Keep the images out and set the listing below down word for word.
########
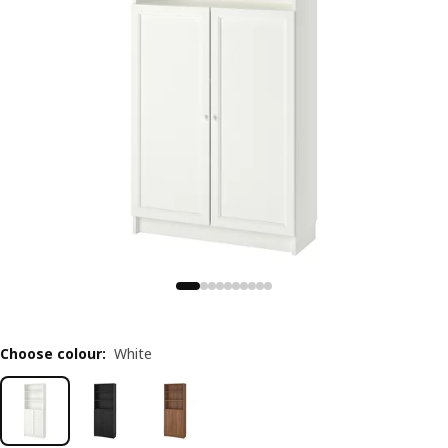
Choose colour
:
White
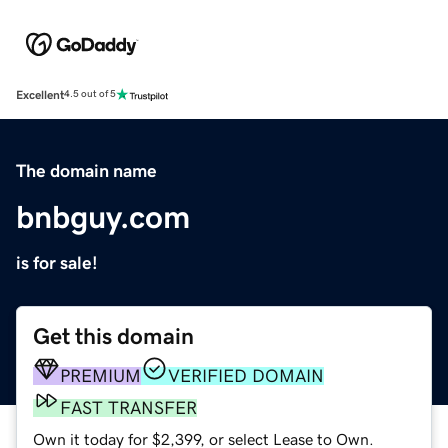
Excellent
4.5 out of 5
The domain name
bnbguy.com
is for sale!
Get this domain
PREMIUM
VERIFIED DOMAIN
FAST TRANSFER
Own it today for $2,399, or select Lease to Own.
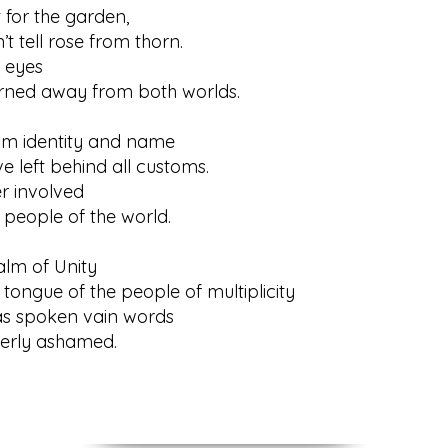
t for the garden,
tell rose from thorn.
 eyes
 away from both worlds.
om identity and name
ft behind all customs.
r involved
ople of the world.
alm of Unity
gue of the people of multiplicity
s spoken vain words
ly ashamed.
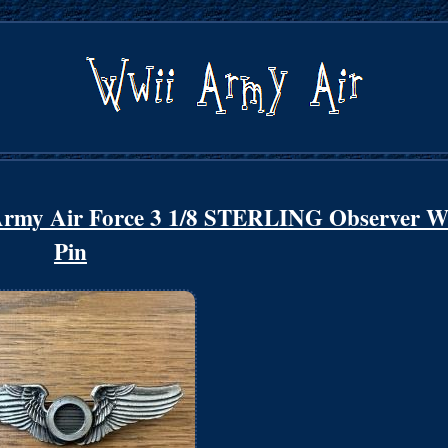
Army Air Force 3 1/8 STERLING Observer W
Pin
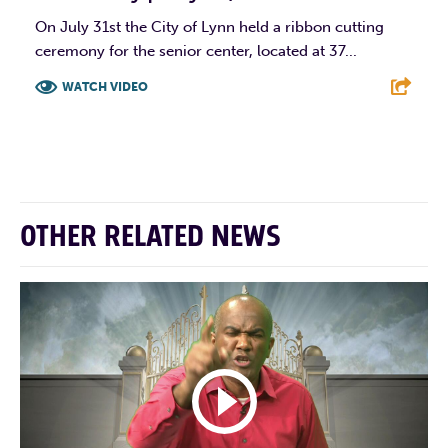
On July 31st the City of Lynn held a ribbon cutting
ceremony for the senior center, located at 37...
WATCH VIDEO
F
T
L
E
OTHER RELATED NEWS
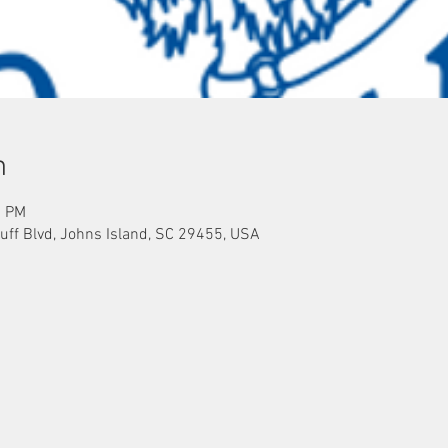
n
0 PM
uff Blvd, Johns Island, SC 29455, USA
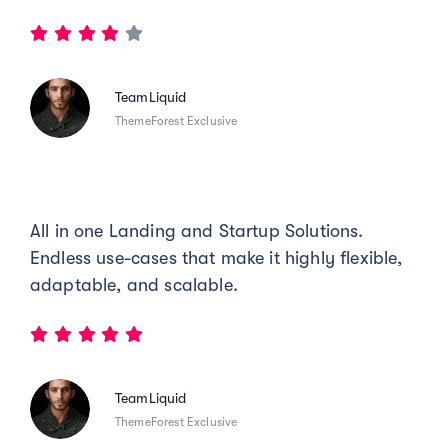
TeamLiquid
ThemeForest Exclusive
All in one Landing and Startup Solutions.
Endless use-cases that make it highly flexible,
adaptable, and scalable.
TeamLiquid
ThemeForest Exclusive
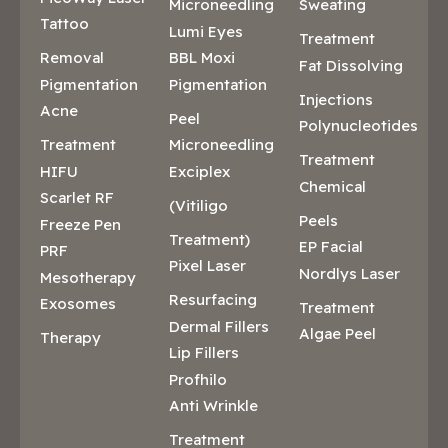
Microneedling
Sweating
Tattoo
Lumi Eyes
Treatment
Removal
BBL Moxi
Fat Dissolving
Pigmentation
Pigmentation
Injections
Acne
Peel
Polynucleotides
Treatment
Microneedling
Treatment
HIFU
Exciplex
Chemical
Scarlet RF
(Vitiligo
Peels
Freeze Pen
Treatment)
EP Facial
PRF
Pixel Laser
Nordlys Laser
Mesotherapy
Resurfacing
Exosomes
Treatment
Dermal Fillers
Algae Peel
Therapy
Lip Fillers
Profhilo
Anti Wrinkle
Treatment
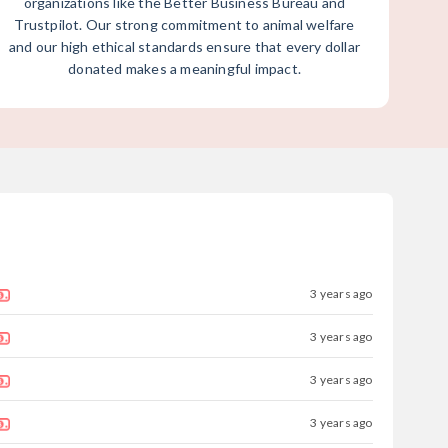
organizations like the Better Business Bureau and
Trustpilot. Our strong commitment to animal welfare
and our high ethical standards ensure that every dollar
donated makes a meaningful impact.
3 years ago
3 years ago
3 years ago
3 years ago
########
- OUTPUT BELOW
Choose colour
:
White
Excellent
4.5 out of 5
The domain name
bnbguy.com
is for sale!
Get this domain
PREMIUM
VERIFIED DOMAIN
FAST TRANSFER
Own it today for $2,399, or select Lease to Own.
t for the garden,
tell rose from thorn.
 eyes
 away from both worlds.
om identity and name
ft behind all customs.
r involved
ople of the world.
alm of Unity
gue of the people of multiplicity
s spoken vain words
ly ashamed.
Army Air Force 3 1/8 STERLING Observer W
Pin
On July 31st the City of Lynn held a ribbon cutting
ceremony for the senior center, located at 37...
WATCH VIDEO
F
T
L
E
OTHER RELATED NEWS
n
0 PM
uff Blvd, Johns Island, SC 29455, USA
TeamLiquid
ThemeForest Exclusive
All in one Landing and Startup Solutions.
Endless use-cases that make it highly flexible,
adaptable, and scalable.
TeamLiquid
ThemeForest Exclusive
Microneedling
Sweating
Tattoo
Lumi Eyes
Treatment
Removal
BBL Moxi
Fat Dissolving
Pigmentation
Pigmentation
Injections
Acne
Peel
Polynucleotides
Treatment
Microneedling
Treatment
HIFU
Exciplex
Chemical
Scarlet RF
(Vitiligo
Peels
Freeze Pen
Treatment)
EP Facial
PRF
Pixel Laser
Nordlys Laser
Mesotherapy
Resurfacing
Exosomes
Treatment
Dermal Fillers
Algae Peel
Therapy
Lip Fillers
Profhilo
Anti Wrinkle
Treatment
organizations like the Better Business Bureau and
Trustpilot. Our strong commitment to animal welfare
and our high ethical standards ensure that every dollar
donated makes a meaningful impact.
3 years ago
3 years ago
3 years ago
3 years ago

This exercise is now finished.